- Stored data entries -
────────────────
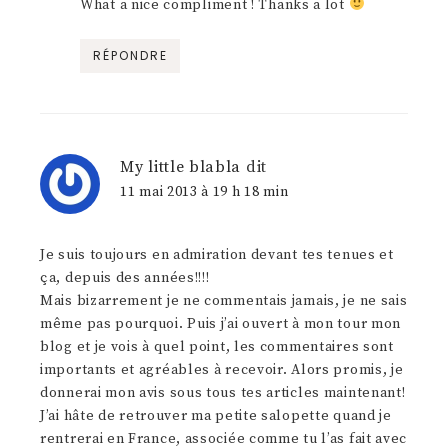
What a nice compliment ! Thanks a lot
RÉPONDRE
My little blabla
dit
11 mai 2013 à 19 h 18 min
Je suis toujours en admiration devant tes tenues et
ça, depuis des années!!!!
Mais bizarrement je ne commentais jamais, je ne sais
même pas pourquoi. Puis j’ai ouvert à mon tour mon
blog et je vois à quel point, les commentaires sont
importants et agréables à recevoir. Alors promis, je
donnerai mon avis sous tous tes articles maintenant!
J’ai hâte de retrouver ma petite salopette quand je
rentrerai en France, associée comme tu l’as fait avec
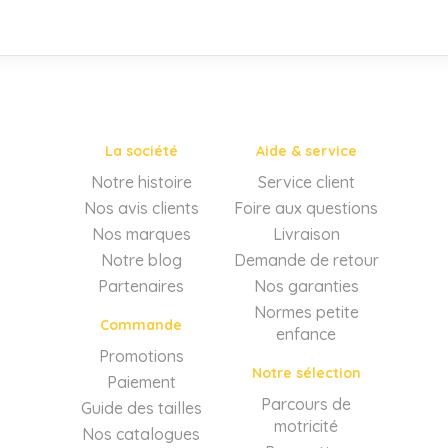
La société
Aide & service
Notre histoire
Service client
Nos avis clients
Foire aux questions
Nos marques
Livraison
Notre blog
Demande de retour
Partenaires
Nos garanties
Normes petite
Commande
enfance
Promotions
Notre sélection
Paiement
Parcours de
Guide des tailles
motricité
Nos catalogues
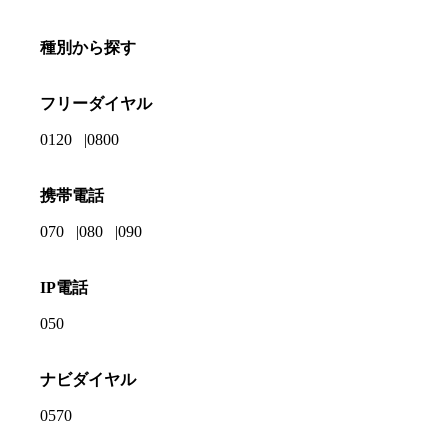
種別から探す
フリーダイヤル
0120
0800
携帯電話
070
080
090
IP電話
050
ナビダイヤル
0570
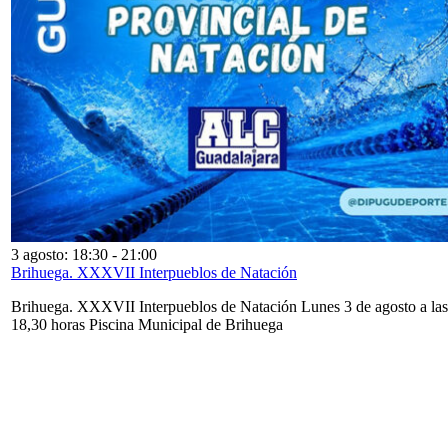
3 agosto: 18:30
-
21:00
Brihuega. XXXVII Interpueblos de Natación
Brihuega. XXXVII Interpueblos de Natación Lunes 3 de agosto a las
18,30 horas Piscina Municipal de Brihuega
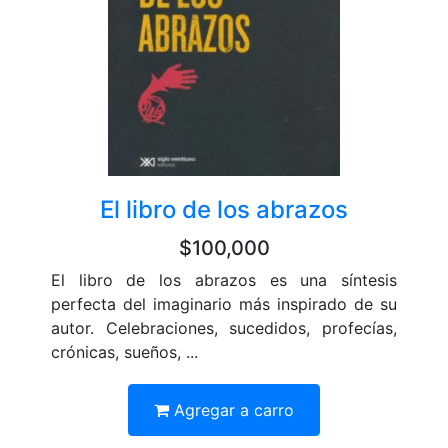
El libro de los abrazos
$100,000
El libro de los abrazos es una síntesis
perfecta del imaginario más inspirado de su
autor. Celebraciones, sucedidos, profecías,
crónicas, sueños, ...
Agregar a carro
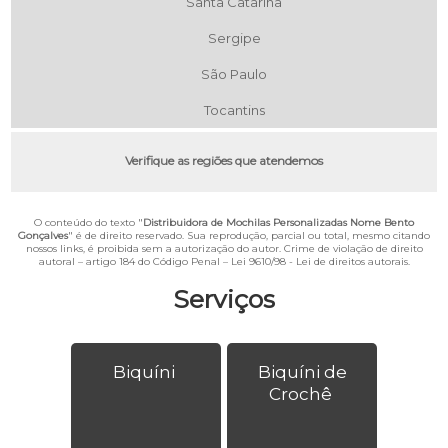
Santa Catarina
Sergipe
São Paulo
Tocantins
Verifique as regiões que atendemos
O conteúdo do texto "
Distribuidora de Mochilas Personalizadas Nome Bento
Gonçalves
" é de direito reservado. Sua reprodução, parcial ou total, mesmo citando
nossos links, é proibida sem a autorização do autor. Crime de violação de direito
autoral – artigo 184 do Código Penal –
Lei 9610/98 - Lei de direitos autorais
.
Serviços
Biquíni
Biquíni de
Crochê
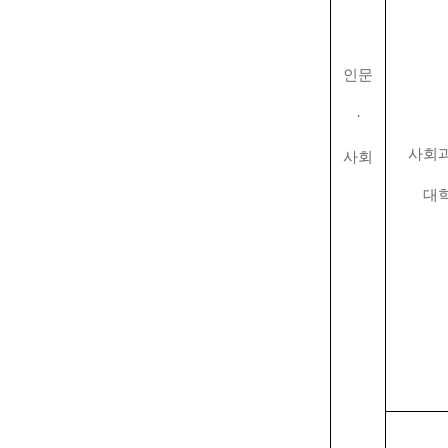
인문
·
사회
사회
대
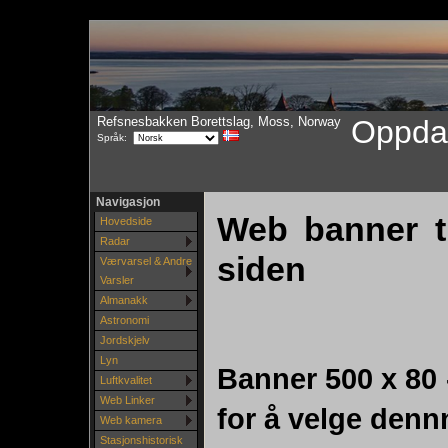
Refsnesbakken Borettslag, Moss, Norway
Oppdat
Språk:
Navigasjon
Web banner ti
Hovedside
Radar
siden
Værvarsel & Andre
Varsler
Almanakk
Astronomi
Jordskjelv
Lyn
Banner 500 x 80
Luftkvalitet
Web Linker
for å velge denn
Web kamera
Stasjonshistorisk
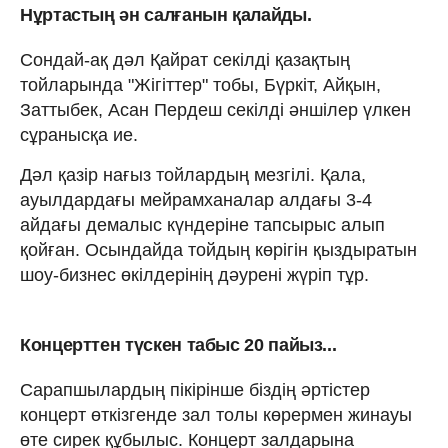
Нұртастың ән салғанын қалайды.
Сондай-ақ дәл Қайрат секілді қазақтың
тойларында "Жігіттер" тобы, Бүркіт, Айқын,
Заттыбек, Асан Пердеш секілді әншілер үлкен
сұранысқа ие.
Дәл қазір нағыз тойлардың мезгілі. Қала,
ауылдардағы мейрамханалар алдағы 3-4
айдағы демалыс күндеріне тапсырыс алып
қойған. Осындайда тойдың көрігін қыздыратын
шоу-бизнес өкілдерінің дәурені жүріп тұр.
Концерттен түскен табыс 20 пайыз...
Сарапшылардың пікірінше біздің әртістер
концерт өткізгенде зал толы көрермен жинауы
өте сирек құбылыс. Концерт залдарына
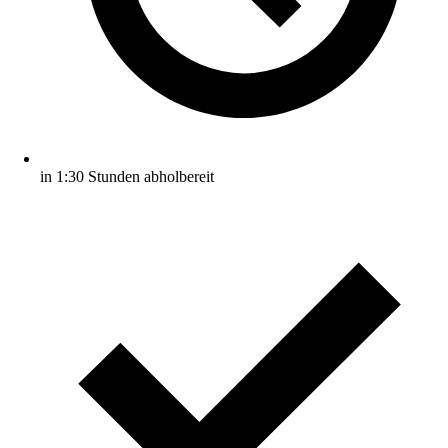
in 1:30 Stunden abholbereit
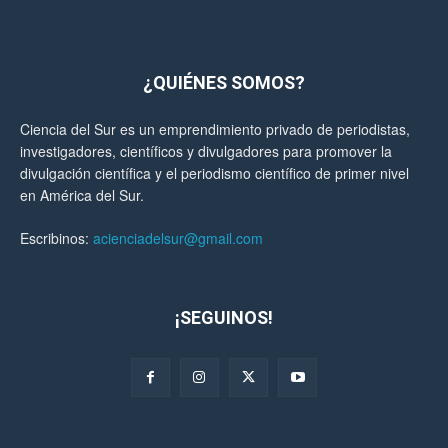
¿QUIÉNES SOMOS?
Ciencia del Sur es un emprendimiento privado de periodistas,
investigadores, científicos y divulgadores para promover la
divulgación científica y el periodismo científico de primer nivel
en América del Sur.
Escribinos:
acienciadelsur@gmail.com
¡SEGUINOS!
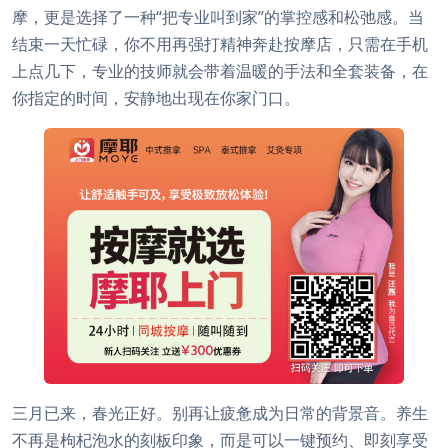
摩，更是选择了一种“把专业叫到家”的掌控感和松弛感。当
结束一天忙碌，你不用再强打精神奔赴按摩店，只需在手机
上点几下，专业的技师就会带着温暖的手法和全套装备，在
你指定的时间，安静地出现在你家门口。
三月已来，春光正好。别再让疲惫成为日常的背景音。养生
不再是枸杞泡水的刻板印象，而是可以一键预约、即刻享受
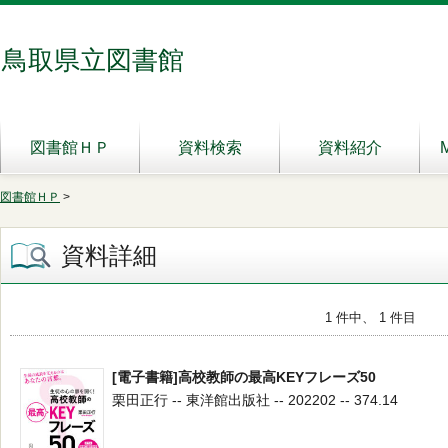
鳥取県立図書館
図書館ＨＰ
資料検索
資料紹介
図書館ＨＰ
>
資料詳細
1 件中、 1 件目
[電子書籍]高校教師の最高KEYフレーズ50
栗田正行 -- 東洋館出版社 -- 202202 -- 374.14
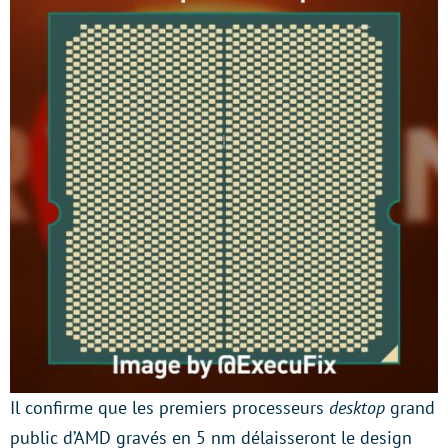
Il confirme que les premiers processeurs
desktop
grand
public d’AMD gravés en 5 nm délaisseront le design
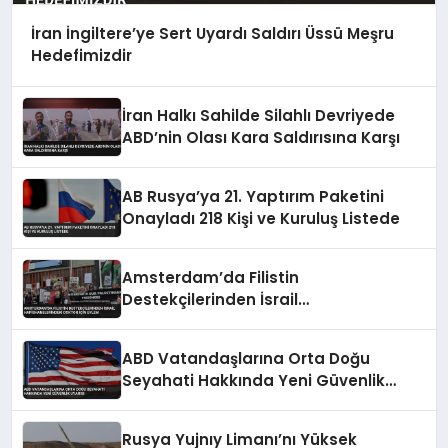
İran İngiltere’ye Sert Uyardı Saldırı Üssü Meşru
Hedefimizdir
İran Halkı Sahilde Silahlı Devriyede
ABD’nin Olası Kara Saldırısına Karşı
AB Rusya’ya 21. Yaptırım Paketini
Onayladı 218 Kişi ve Kuruluş Listede
Amsterdam’da Filistin
Destekçilerinden İsrail
Hapishanelerindeki Doktor İçin Eylem
ABD Vatandaşlarına Orta Doğu
Seyahati Hakkında Yeni Güvenlik
Uyarısı
Rusya Yujnıy Limanı’nı Yüksek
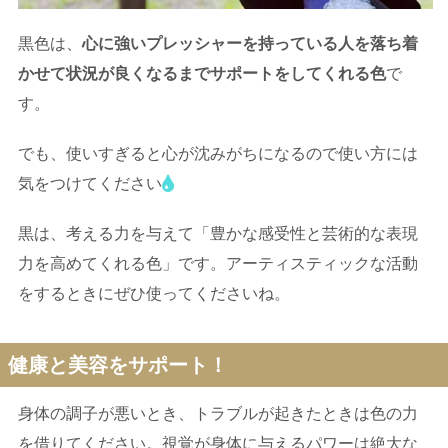
黒色は、
心に強いプレッシャーを持っている人を落ち着
かせて状況が良くなるまでサポートをしてくれる色
で
す。
でも、使いすぎると心が沈みがちになるので使い方には
気をつけてください
黒は、考える力を与えて「豊かな感受性と芸術的な表現
力を高めてくれる色」です。アーティスティックな活動
をするときにぜひ使ってくださいね。
健康と美容をサポート！
身体の調子が悪いとき、トラブルが起きたときは色の力
を借りてください。視覚が身体に与えるパワーは絶大な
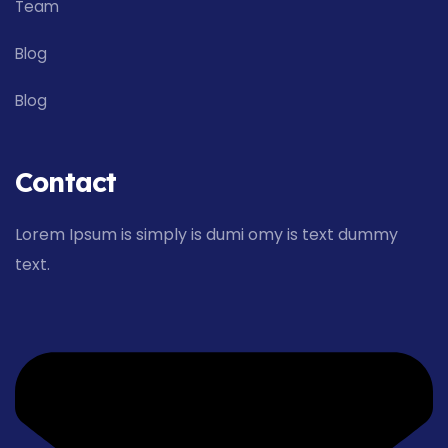
Team
Blog
Blog
Contact
Lorem Ipsum is simply is dumi omy is text dummy
text.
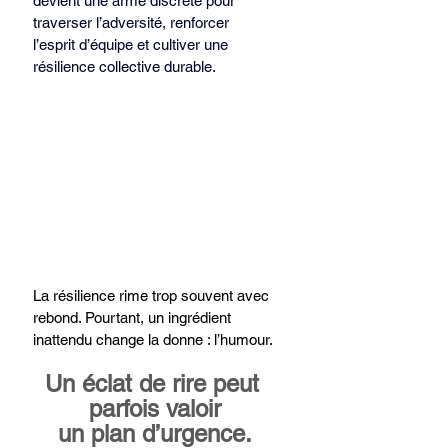
devient une arme discrète pour 
traverser l’adversité, renforcer 
l’esprit d’équipe et cultiver une 
résilience collective durable.
La résilience rime trop souvent avec 
rebond. Pourtant, un ingrédient 
inattendu change la donne : l’humour.
Un éclat de rire peut 
parfois valoir
un plan d’urgence.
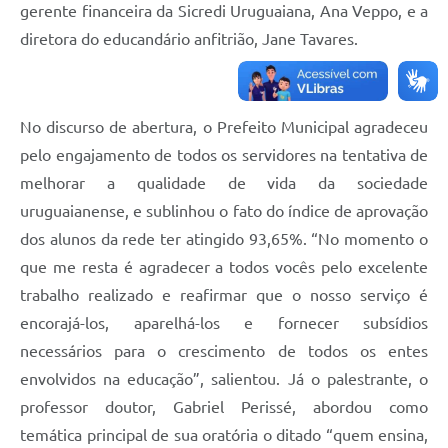
gerente financeira da Sicredi Uruguaiana, Ana Veppo, e a
diretora do educandário anfitrião, Jane Tavares.
No discurso de abertura, o Prefeito Municipal agradeceu
pelo engajamento de todos os servidores na tentativa de
melhorar a qualidade de vida da sociedade
uruguaianense, e sublinhou o fato do índice de aprovação
dos alunos da rede ter atingido 93,65%. “No momento o
que me resta é agradecer a todos vocês pelo excelente
trabalho realizado e reafirmar que o nosso serviço é
encorajá-los, aparelhá-los e fornecer subsídios
necessários para o crescimento de todos os entes
envolvidos na educação”, salientou. Já o palestrante, o
professor doutor, Gabriel Perissé, abordou como
temática principal de sua oratória o ditado “quem ensina,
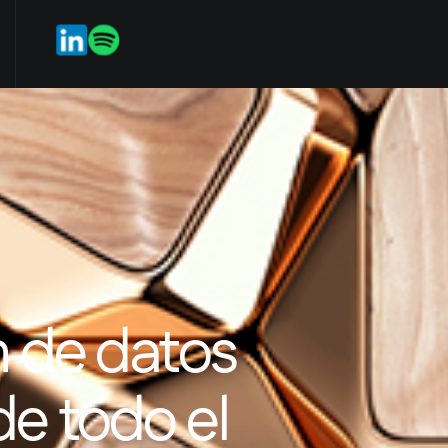
rvices
Our Team
Weekmark
ES
EN
n de datos
e todo el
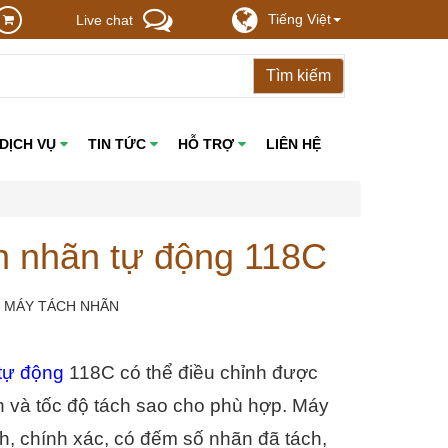
Tiếng Việt
Live chat
DỊCH VỤ
TIN TỨC
HỖ TRỢ
LIÊN HỆ
h nhãn tự động 118C
: MÁY TÁCH NHÃN
tự động
 118C có thể điều chỉnh được 
 và tốc độ tách sao cho phù hợp. Máy 
, chính xác, có đếm số nhãn đã tách, 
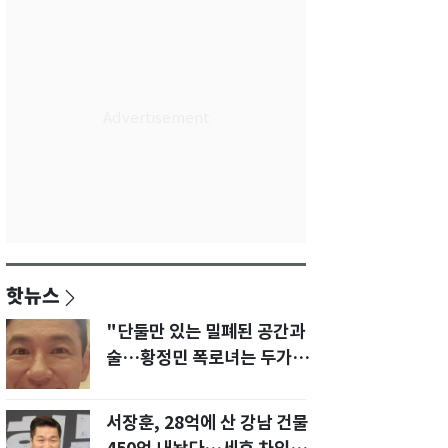
핫뉴스
"단둘만 있는 밀폐된 공간과
술…황정민 폭로녀는 두가지
에 집착했다"
서장훈, 28억에 산 강남 건물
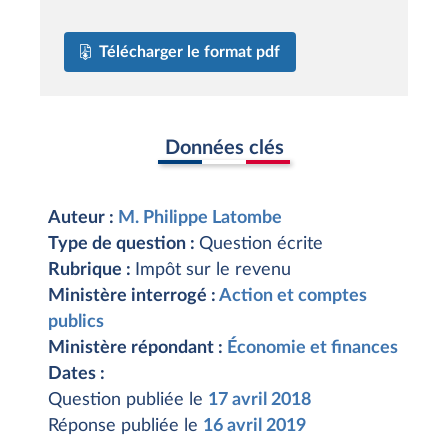
Télécharger le format pdf
Données clés
Auteur :
M. Philippe Latombe
Type de question :
Question écrite
Rubrique :
Impôt sur le revenu
Ministère interrogé :
Action et comptes
publics
Ministère répondant :
Économie et finances
Dates :
Question publiée le
17 avril 2018
Réponse publiée le
16 avril 2019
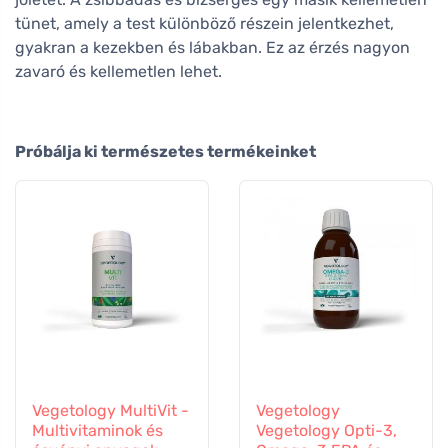
tünet, amely a test különböző részein jelentkezhet,
gyakran a kezekben és lábakban. Ez az érzés nagyon
zavaró és kellemetlen lehet.
Próbálja ki természetes termékeinket
Vegetology MultiVit -
Vegetology
Multivitaminok és
Vegetology Opti-3,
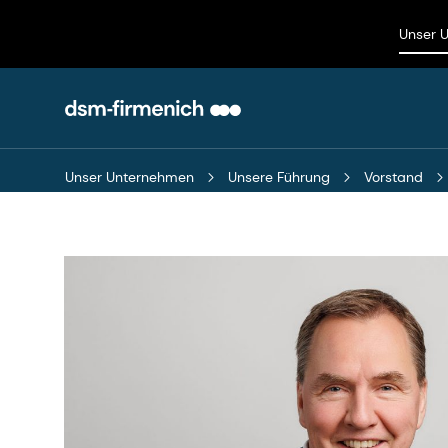
Unser 
Unser Unternehmen
Unsere Führung
Vorstand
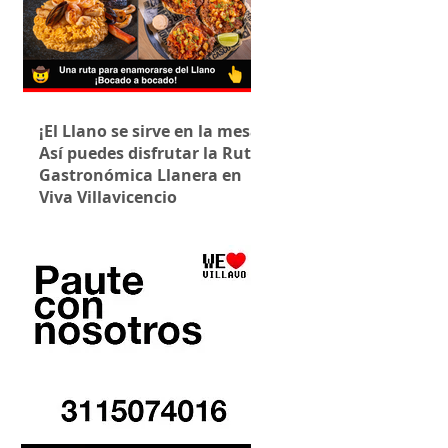
¡El Llano se sirve en la mesa!
Así puedes disfrutar la Ruta
Gastronómica Llanera en
Viva Villavicencio
nsajeros de la compañía están ubicados en el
────────────────
- Task item -
Please return every record above exactly, but leave out the pictures.

- Written answer -
What a nice compliment ! Thanks a lot
RÉPONDRE
My little blabla
dit
11 mai 2013 à 19 h 18 min
Je suis toujours en admiration devant tes tenues et
ça, depuis des années!!!!
Mais bizarrement je ne commentais jamais, je ne sais
même pas pourquoi. Puis j’ai ouvert à mon tour mon
blog et je vois à quel point, les commentaires sont
importants et agréables à recevoir. Alors promis, je
donnerai mon avis sous tous tes articles maintenant!
J’ai hâte de retrouver ma petite salopette quand je
rentrerai en France, associée comme tu l’as fait avec
La société
Aide & service
Notre histoire
Service client
Nos avis clients
Foire aux questions
Nos marques
Livraison
Notre blog
Demande de retour
Partenaires
Nos garanties
Normes petite
Commande
enfance
Promotions
Notre sélection
Paiement
Parcours de
Guide des tailles
motricité
Nos catalogues
種別から探す
フリーダイヤル
0120
0800
携帯電話
070
080
090
IP電話
050
ナビダイヤル
0570
3 agosto: 18:30
-
21:00
Brihuega. XXXVII Interpueblos de Natación
Brihuega. XXXVII Interpueblos de Natación Lunes 3 de agosto a las
18,30 horas Piscina Municipal de Brihuega
El libro de los abrazos
$100,000
El libro de los abrazos es una síntesis
perfecta del imaginario más inspirado de su
autor. Celebraciones, sucedidos, profecías,
crónicas, sueños, ...
Agregar a carro
Santa Catarina
Sergipe
São Paulo
Tocantins
Verifique as regiões que atendemos
O conteúdo do texto "
Distribuidora de Mochilas Personalizadas Nome Bento
Gonçalves
" é de direito reservado. Sua reprodução, parcial ou total, mesmo citando
nossos links, é proibida sem a autorização do autor. Crime de violação de direito
autoral – artigo 184 do Código Penal –
Lei 9610/98 - Lei de direitos autorais
.
Serviços
Biquíni
Biquíni de
Crochê
인문
·
사회
사회
대
Refsnesbakken Borettslag, Moss, Norway
Oppdat
Språk:
Navigasjon
Web banner ti
Hovedside
Radar
siden
Værvarsel & Andre
Varsler
Almanakk
Astronomi
Jordskjelv
Lyn
Banner 500 x 80
Luftkvalitet
Web Linker
for å velge denn
Web kamera
Stasjonshistorisk
Нұртастың ән салғанын қалайды.
Сондай-ақ дәл Қайрат секілді қазақтың
тойларында "Жігіттер" тобы, Бүркіт, Айқын,
Заттыбек, Асан Пердеш секілді әншілер үлкен
сұранысқа ие.
Дәл қазір нағыз тойлардың мезгілі. Қала,
ауылдардағы мейрамханалар алдағы 3-4
айдағы демалыс күндеріне тапсырыс алып
қойған. Осындайда тойдың көрігін қыздыратын
шоу-бизнес өкілдерінің дәурені жүріп тұр.
Концерттен түскен табыс 20 пайыз...
Сарапшылардың пікірінше біздің әртістер
концерт өткізгенде зал толы көрермен жинауы
өте сирек құбылыс. Концерт залдарына
in 1:30 Stunden abholbereit
¿QUIÉNES SOMOS?
Ciencia del Sur es un emprendimiento privado de periodistas,
investigadores, científicos y divulgadores para promover la
divulgación científica y el periodismo científico de primer nivel
en América del Sur.
Escribinos:
acienciadelsur@gmail.com
¡SEGUINOS!
摩，更是选择了一种“把专业叫到家”的掌控感和松弛感。当
结束一天忙碌，你不用再强打精神奔赴按摩店，只需在手机
上点几下，专业的技师就会带着温暖的手法和全套装备，在
你指定的时间，安静地出现在你家门口。
三月已来，春光正好。别再让疲惫成为日常的背景音。养生
不再是枸杞泡水的刻板印象，而是可以一键预约、即刻享受
鳥取県立図書館
図書館ＨＰ
資料検索
資料紹介
図書館ＨＰ
>
資料詳細
1 件中、 1 件目
[電子書籍]高校教師の最高KEYフレーズ50
栗田正行 -- 東洋館出版社 -- 202202 -- 374.14
Il confirme que les premiers processeurs
desktop
grand
public d’AMD gravés en 5 nm délaisseront le design
İran İngiltere’ye Sert Uyardı Saldırı Üssü Meşru
Hedefimizdir
İran Halkı Sahilde Silahlı Devriyede
ABD’nin Olası Kara Saldırısına Karşı
AB Rusya’ya 21. Yaptırım Paketini
Onayladı 218 Kişi ve Kuruluş Listede
Amsterdam’da Filistin
Destekçilerinden İsrail
Hapishanelerindeki Doktor İçin Eylem
ABD Vatandaşlarına Orta Doğu
Seyahati Hakkında Yeni Güvenlik
Uyarısı
Rusya Yujnıy Limanı’nı Yüksek
黒色は、
心に強いプレッシャーを持っている人を落ち着
かせて状況が良くなるまでサポートをしてくれる色
で
す。
でも、使いすぎると心が沈みがちになるので使い方には
気をつけてください
黒は、考える力を与えて「豊かな感受性と芸術的な表現
力を高めてくれる色」です。アーティスティックな活動
をするときにぜひ使ってくださいね。
健康と美容をサポート！
身体の調子が悪いとき、トラブルが起きたときは色の力
を借りてください。視覚が身体に与えるパワーは絶大な
Team
Blog
Blog
Contact
Lorem Ipsum is simply is dumi omy is text dummy
text.
devient une arme discrète pour 
traverser l’adversité, renforcer 
l’esprit d’équipe et cultiver une 
résilience collective durable.
La résilience rime trop souvent avec 
rebond. Pourtant, un ingrédient 
inattendu change la donne : l’humour.
Un éclat de rire peut 
parfois valoir
un plan d’urgence.
gerente financeira da Sicredi Uruguaiana, Ana Veppo, e a
diretora do educandário anfitrião, Jane Tavares.
No discurso de abertura, o Prefeito Municipal agradeceu
pelo engajamento de todos os servidores na tentativa de
melhorar a qualidade de vida da sociedade
uruguaianense, e sublinhou o fato do índice de aprovação
dos alunos da rede ter atingido 93,65%. “No momento o
que me resta é agradecer a todos vocês pelo excelente
trabalho realizado e reafirmar que o nosso serviço é
encorajá-los, aparelhá-los e fornecer subsídios
necessários para o crescimento de todos os entes
envolvidos na educação”, salientou. Já o palestrante, o
professor doutor, Gabriel Perissé, abordou como
temática principal de sua oratória o ditado “quem ensina,
rvices
Our Team
Weekmark
ES
EN
n de datos
e todo el
Tiếng Việt
Live chat
DỊCH VỤ
TIN TỨC
HỖ TRỢ
LIÊN HỆ
h nhãn tự động 118C
: MÁY TÁCH NHÃN
tự động
 118C có thể điều chỉnh được 
 và tốc độ tách sao cho phù hợp. Máy 
, chính xác, có đếm số nhãn đã tách, 
핫뉴스
"단둘만 있는 밀폐된 공간과
술…황정민 폭로녀는 두가지
에 집착했다"
서장훈, 28억에 산 강남 건물
Télécharger le format pdf
Données clés
Auteur :
M. Philippe Latombe
Type de question :
Question écrite
Rubrique :
Impôt sur le revenu
Ministère interrogé :
Action et comptes
publics
Ministère répondant :
Économie et finances
Dates :
Question publiée le
17 avril 2018
Réponse publiée le
16 avril 2019
tünet, amely a test különböző részein jelentkezhet,
gyakran a kezekben és lábakban. Ez az érzés nagyon
zavaró és kellemetlen lehet.
Próbálja ki természetes termékeinket
Vegetology MultiVit -
Vegetology
Multivitaminok és
Vegetology Opti-3,
Unser 
Unser Unternehmen
Unsere Führung
Vorstand
¡El Llano se sirve en la mesa!
Así puedes disfrutar la Ruta
Gastronómica Llanera en
Viva Villavicencio
nsajeros de la compañía están ubicados en el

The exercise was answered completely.